And there was a homecoming.  It was odd getting off the plane with no one to meet me.  And surrealistic driving home, because it was the same route and same time of day that I drive twice a week coming home from the museum.  I wasn't expecting much when I got home; cats are not people or dogs, and they're usually a little restrained ("oh, were you gone?  I hadn't noticed').  RiverSong came and rubbed my ankles, but my dear Hamish went bonkers.  He was body slamming and head butting me and making his funny little "brrp!" noises and I felt that I had really been missed.  Maybe a little too much - when I tried to walk he kept prostrating himself on the floor in front of me, which would have been cute if I hadn't been quite so focused on trying to get to the bathroom.

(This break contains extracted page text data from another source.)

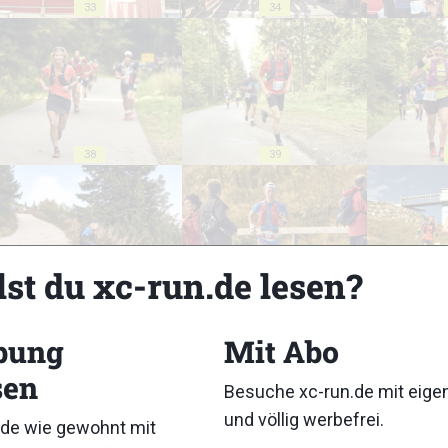
33
34
38
39
lst du xc-run.de lesen?
43
44
bung
Mit Abo
sen
Besuche xc-run.de mit eig
und völlig werbefrei.
de wie gewohnt mit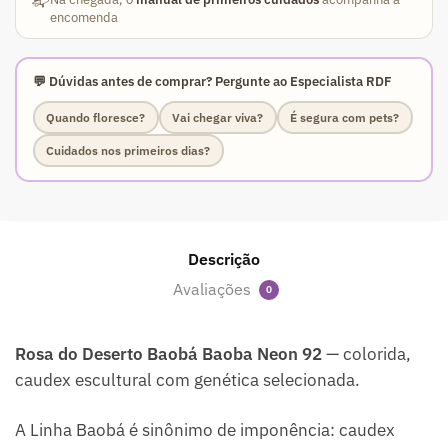
encomenda
💬 Dúvidas antes de comprar? Pergunte ao Especialista RDF
Quando floresce?
Vai chegar viva?
É segura com pets?
Cuidados nos primeiros dias?
Descrição
Avaliações
0
Rosa do Deserto Baobá Baoba Neon 92
— colorida,
caudex escultural com genética selecionada.
A Linha Baobá é sinônimo de imponência: caudex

I was a little hyper over the next two days - trying to settle back into the alone life (although, oddly, not as lonely.  I've noticed that it's mostly around other people that I feel lonely).  But I'm back into the routine again.

I'm glad I went, but it's good to be home (writing this with Stumbles on one side, ReddBugg draped across my arm, and Hamish on the back of the couch).  Crazy cat lady is back in her woods.




Monday, October 24, 2022

Day One: The Gardner

 My first day in Boston, Wednesday, was also Margo's day to work at the Gardner Museum.  Rather than calling in, she opted to do her shift (only 3 hours) so that I could spend some time there.  The Gardner is gorgeous beyond words, both in the collection of art, furniture and artifacts, and the architecture itself.  Just to look into the courtyard is to feel your blood pressure gently drop.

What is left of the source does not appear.